<table border="1" cellspacing="0" cellpadding="8">
<tr>
<th>Issue</th>
<td>
<a href=https://github.com/llvm/llvm-project/issues/150427>150427</a>
</td>
</tr>
<tr>
<th>Summary</th>
<td>
[X86] Assembler does not correctly parse Intel syntax expressions involving registers in brackets, misassembles or asserts
</td>
</tr>
<tr>
<th>Labels</th>
<td>
new issue
</td>
</tr>
<tr>
<th>Assignees</th>
<td>
</td>
</tr>
<tr>
<th>Reporter</th>
<td>
Heath123
</td>
</tr>
</table>
<pre>
The x86 assembler, when parsing operand expressions using Intel syntax, seems to attempt to match specific patterns in the code when parsing tokens, such as a register followed by a `*` symbol followed by an integer. This is fragile and breaks with more complex expressions such as those involving brackets.

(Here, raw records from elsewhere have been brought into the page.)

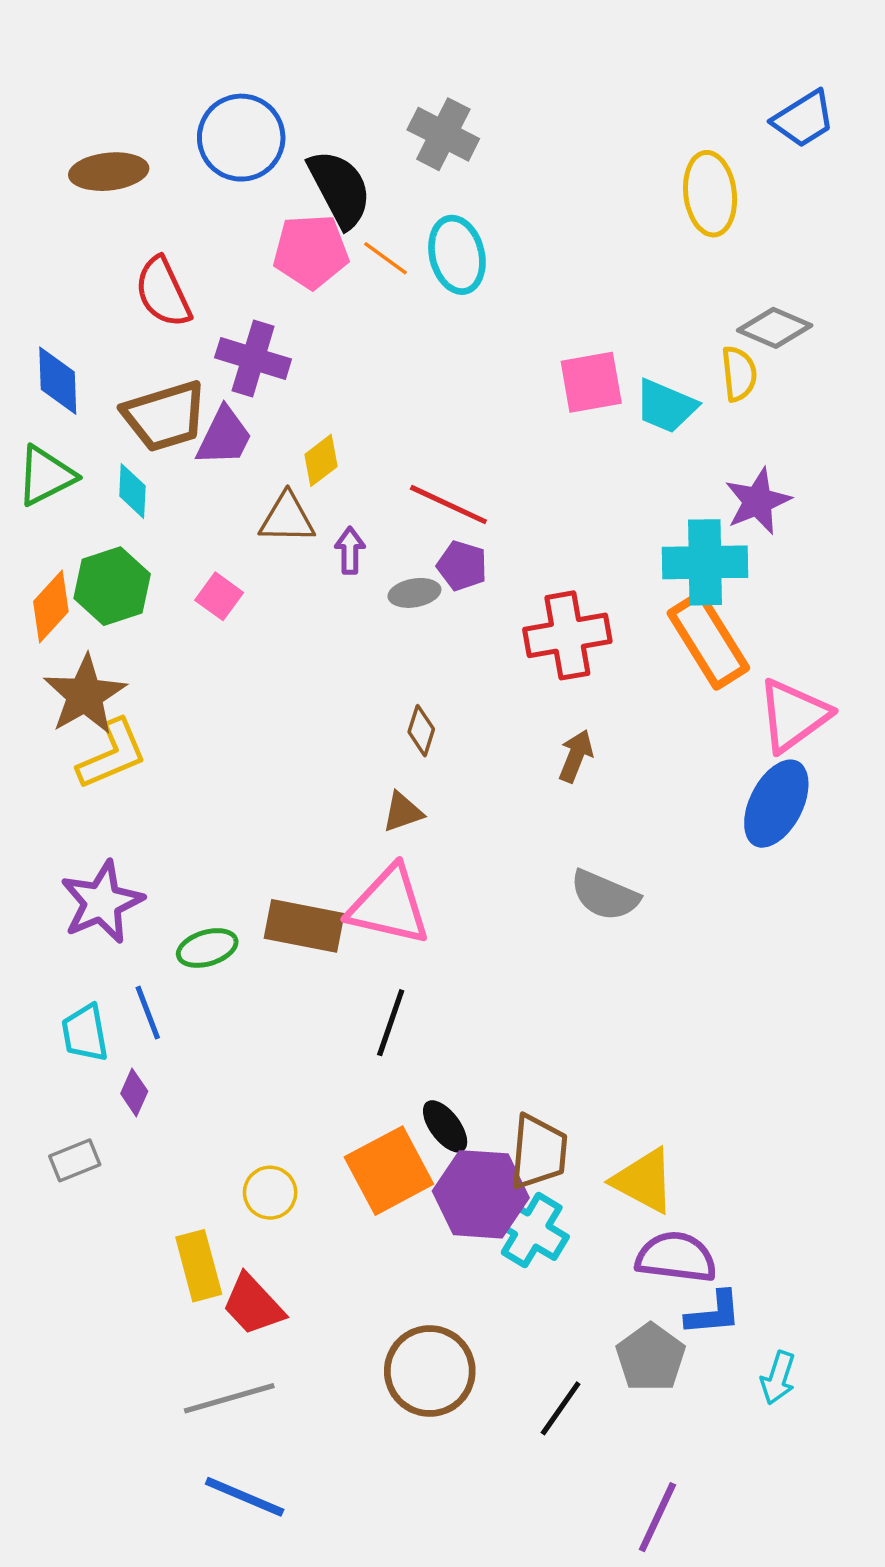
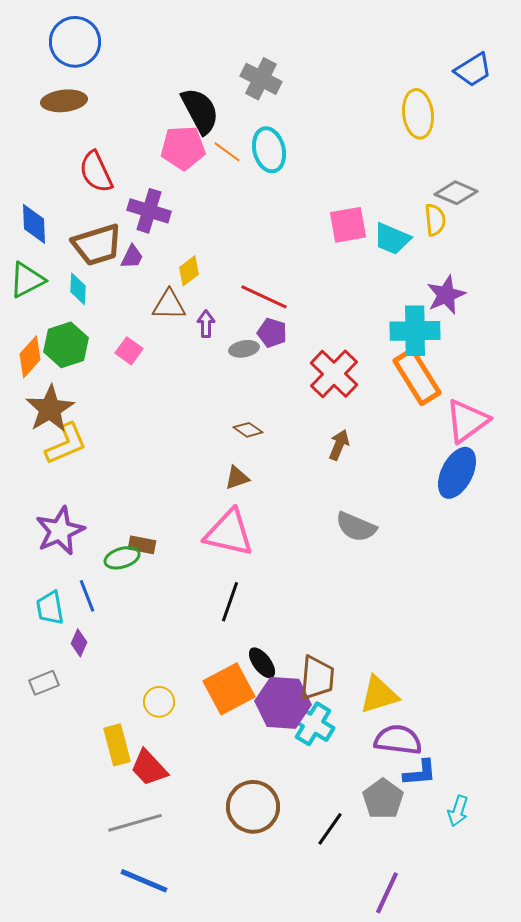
blue circle: (241, 138) -> (75, 42), moved
purple trapezoid: (224, 437) -> (132, 257), size x0.7
red cross: (567, 635) -> (334, 374), turned -36
brown diamond: (421, 731) -> (248, 430), turned -72
brown rectangle: (304, 926) -> (142, 545), moved, size x0.6
yellow triangle: (644, 1181) -> (379, 695), turned -45

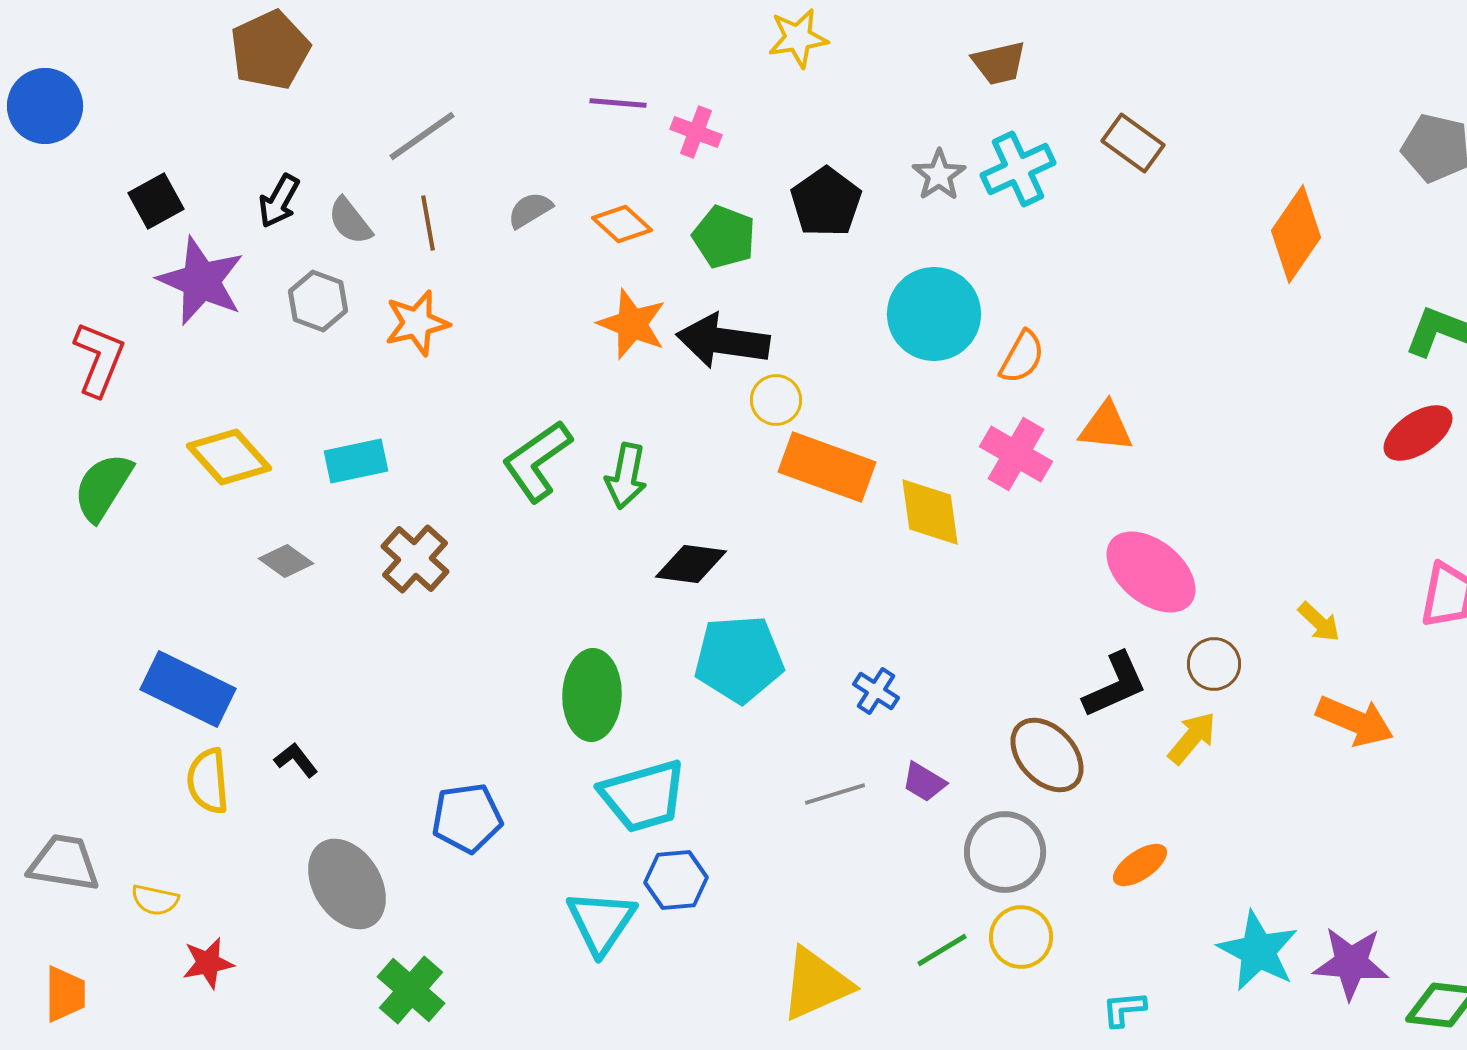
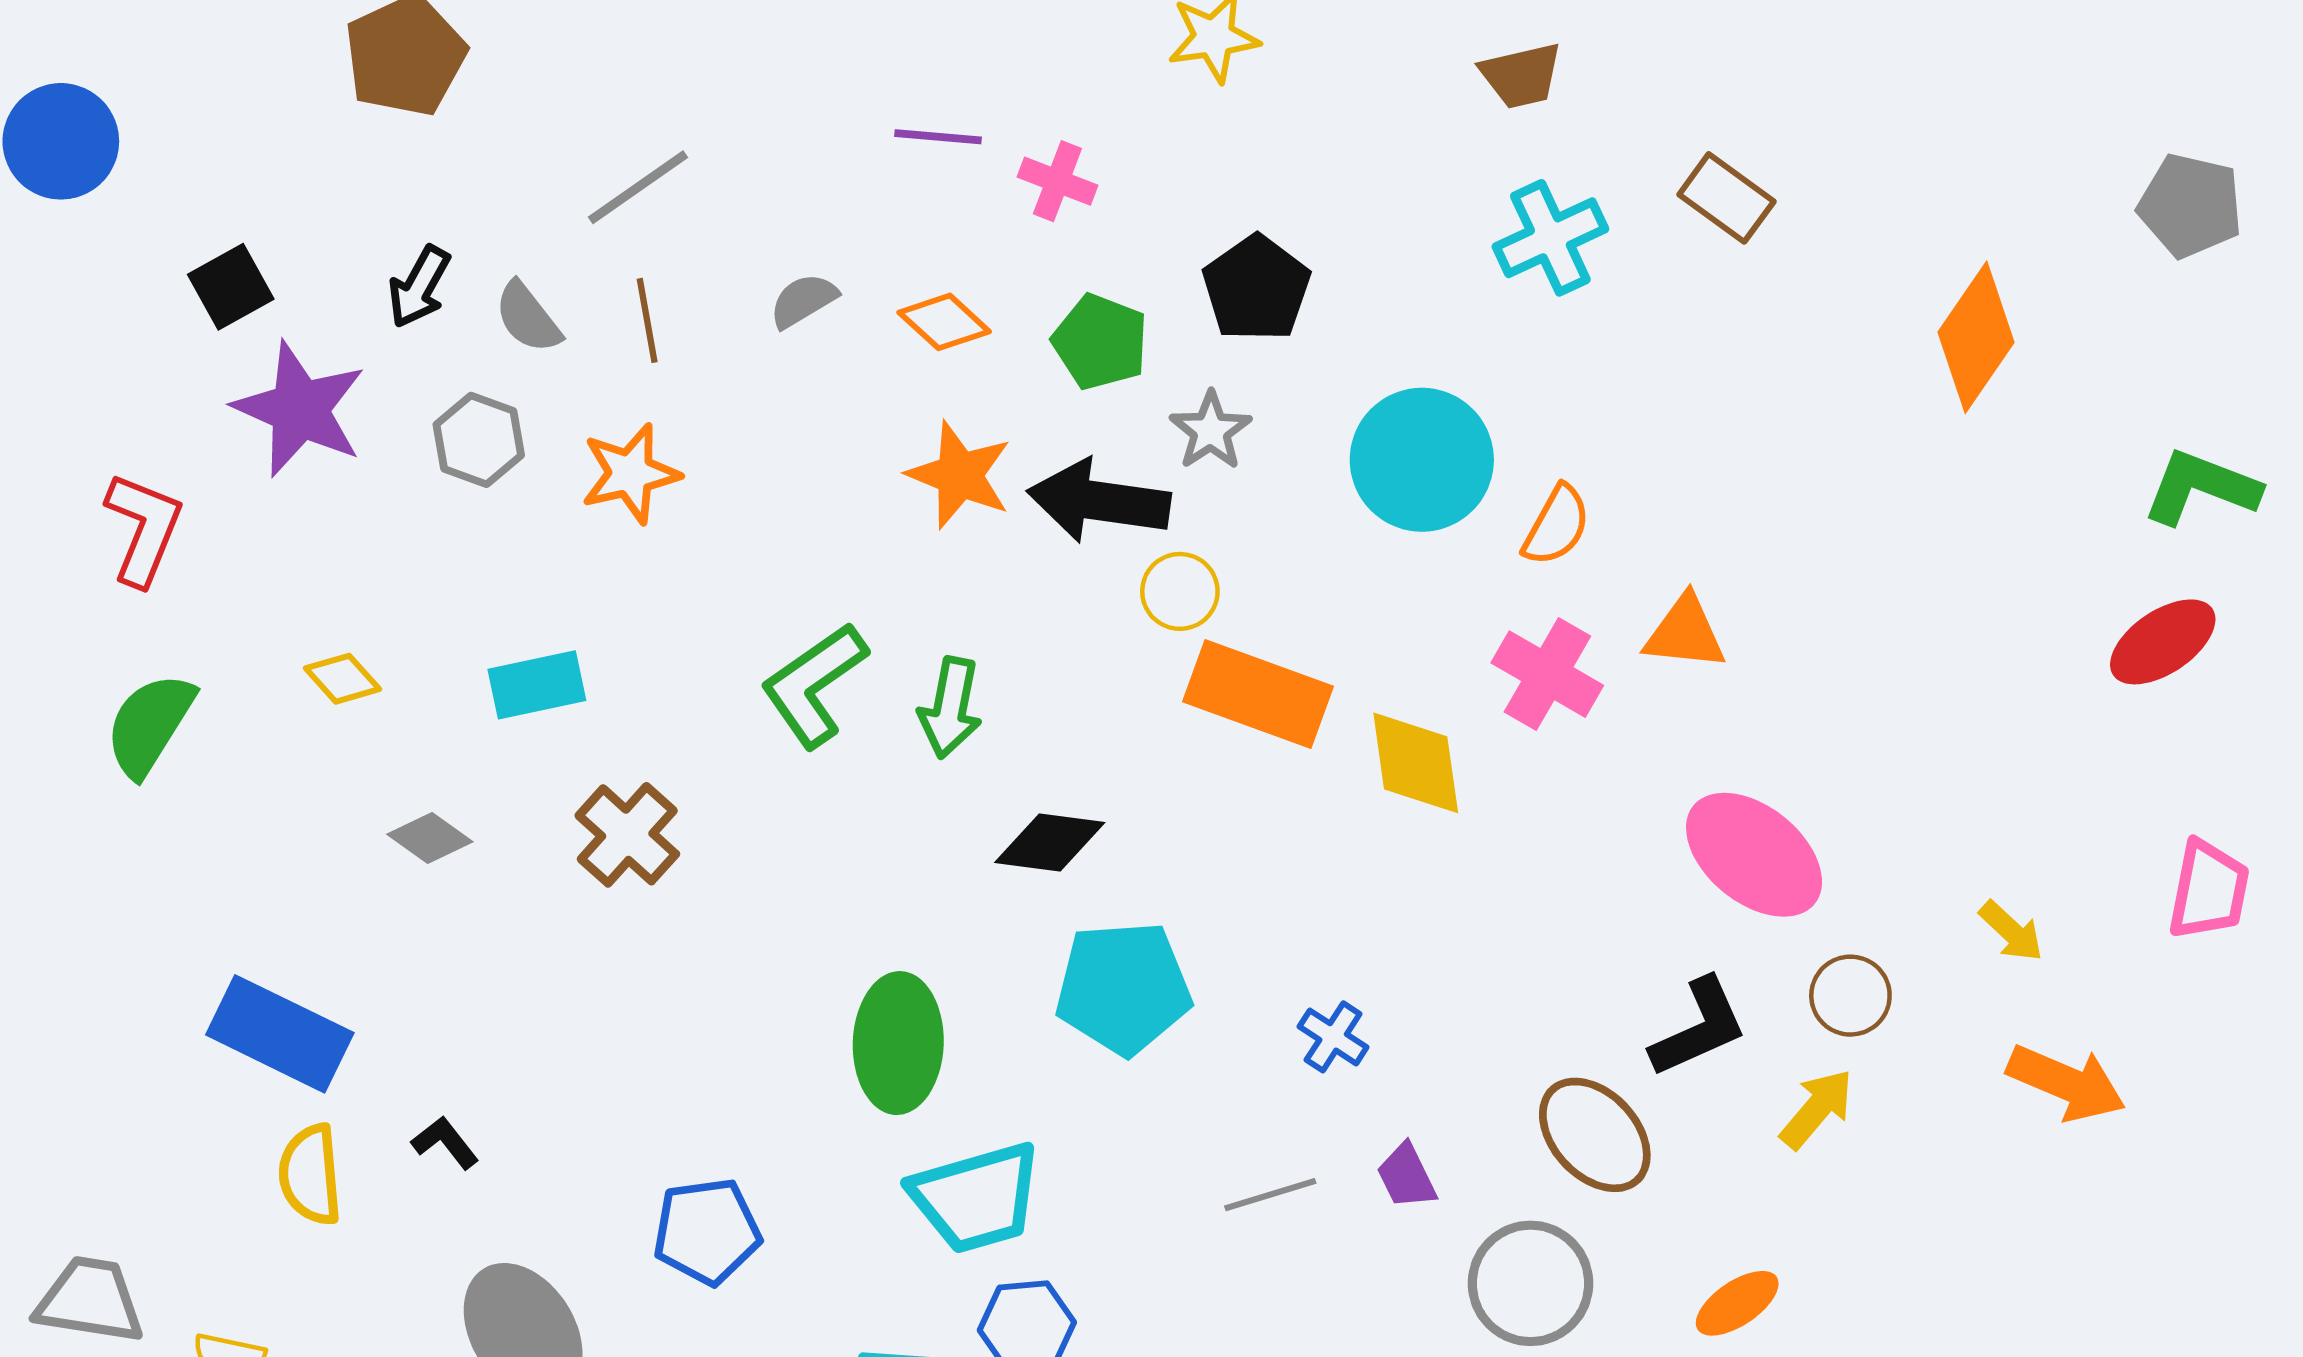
gray star: (939, 175) -> (1211, 431), moved
yellow diamond: (229, 457) -> (343, 679), size x0.6
purple trapezoid: (924, 782) -> (1407, 1176), turned 33

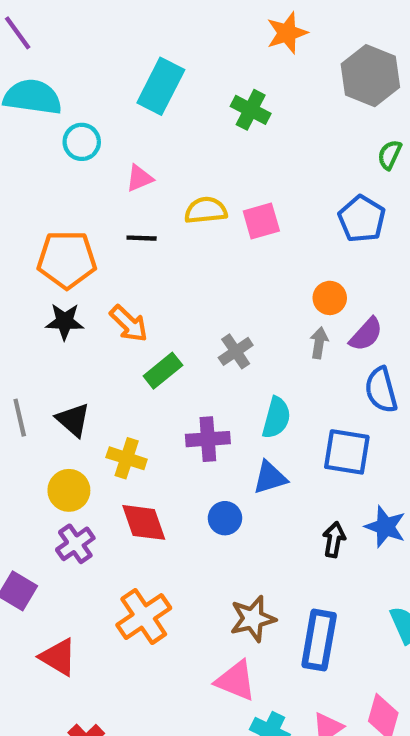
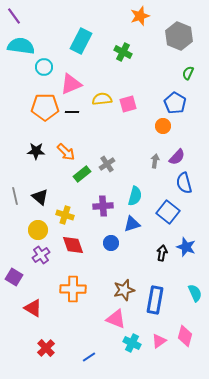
pink triangle: (139, 178) -> (71, 84), size x1.6
orange pentagon: (67, 259) -> (45, 107), moved
orange circle: (330, 298) -> (163, 126), moved
gray cross: (236, 351) -> (107, 164), moved
blue square: (347, 452) -> (168, 212), turned 30
orange cross: (144, 617) -> (73, 289), turned 35

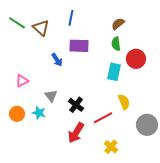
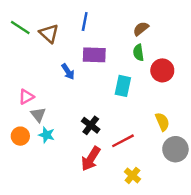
cyan rectangle: (114, 72) -> (123, 86), moved
gray triangle: (51, 96) -> (38, 115), moved
yellow semicircle: (124, 102) -> (162, 122), moved

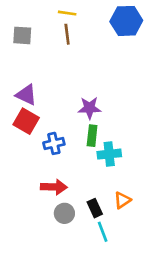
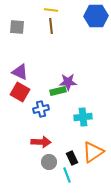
green rectangle: (92, 136) -> (58, 91), moved, turned 70
orange triangle: (122, 200) -> (93, 152), size x1.6
cyan line: (103, 232) -> (67, 175), moved

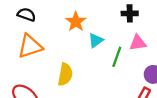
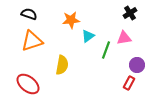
black cross: (130, 13) -> (130, 13), moved, turned -32
orange star: (76, 22) -> (71, 20), turned 30

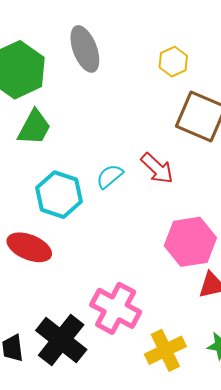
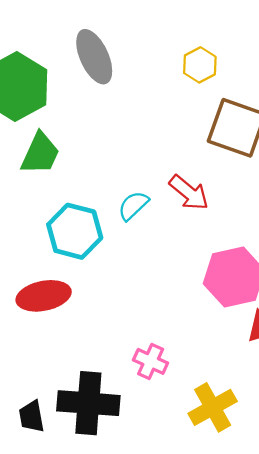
red ellipse: (29, 247) -> (44, 296), turned -30
pink cross: (116, 308) -> (151, 361), size x0.6
black cross: (61, 340) -> (88, 403), turned -30

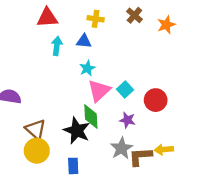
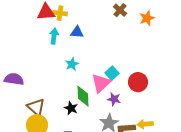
yellow cross: (96, 19) -> (60, 13), moved
cyan star: (87, 68) -> (72, 64), moved
pink triangle: (99, 91) -> (101, 83), moved
black star: (77, 131) -> (71, 108), size x0.6

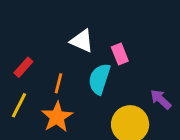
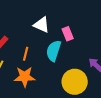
orange star: (57, 117) -> (25, 77), turned 30

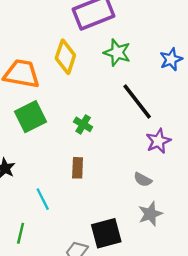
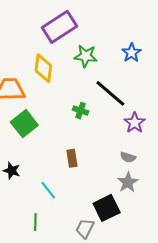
green cross: (83, 124) -> (81, 111), moved
gray star: (150, 214) -> (128, 182), moved

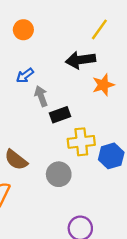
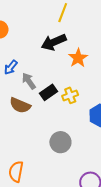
yellow cross: (81, 142) -> (70, 95), moved, size x0.7
brown semicircle: (16, 160) -> (20, 105), moved

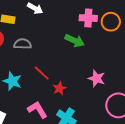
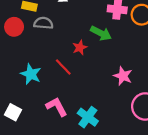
gray semicircle: (23, 44) -> (43, 23), moved
red star: (59, 88) -> (80, 47), moved

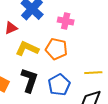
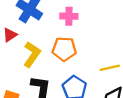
yellow L-shape: (27, 49) -> (32, 54), turned 110

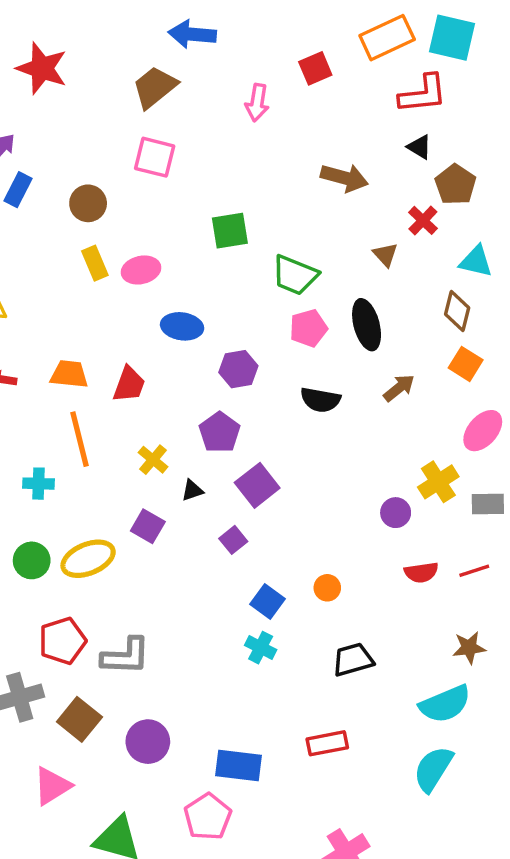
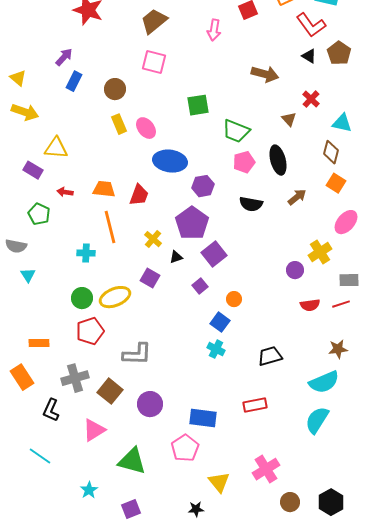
red L-shape: (423, 94) -> (311, 25), turned 60
brown pentagon: (455, 185) -> (339, 53), moved
pink ellipse: (141, 270) -> (146, 128), turned 65
blue ellipse: (182, 326) -> (170, 161), size x1.4
purple pentagon: (220, 432) -> (192, 223), size x1.4
gray rectangle: (488, 504) -> (349, 280), moved
orange circle: (327, 588) -> (234, 299), moved
red pentagon: (62, 641) -> (90, 331), moved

However, the parser is able to parse complex expressions by pushing operators onto a stack and evaluating them, but only supports this for constant integers. When encountering a complex expression involving registers, the parser sometimes pushes registers to this stack, which when evaluated are treated as 0, and for some operations hit an assert such as this:
https://github.com/llvm/llvm-project/blob/94aa08a3b0e979e6977619064a27ca74bb15fcf6/llvm/lib/Target/X86/AsmParser/X86AsmParser.cpp#L316-L317
LLVM should either parse these expressions correctly (which may be complex and involve algebraic expansion in some cases), or throw an error instead of misassembling.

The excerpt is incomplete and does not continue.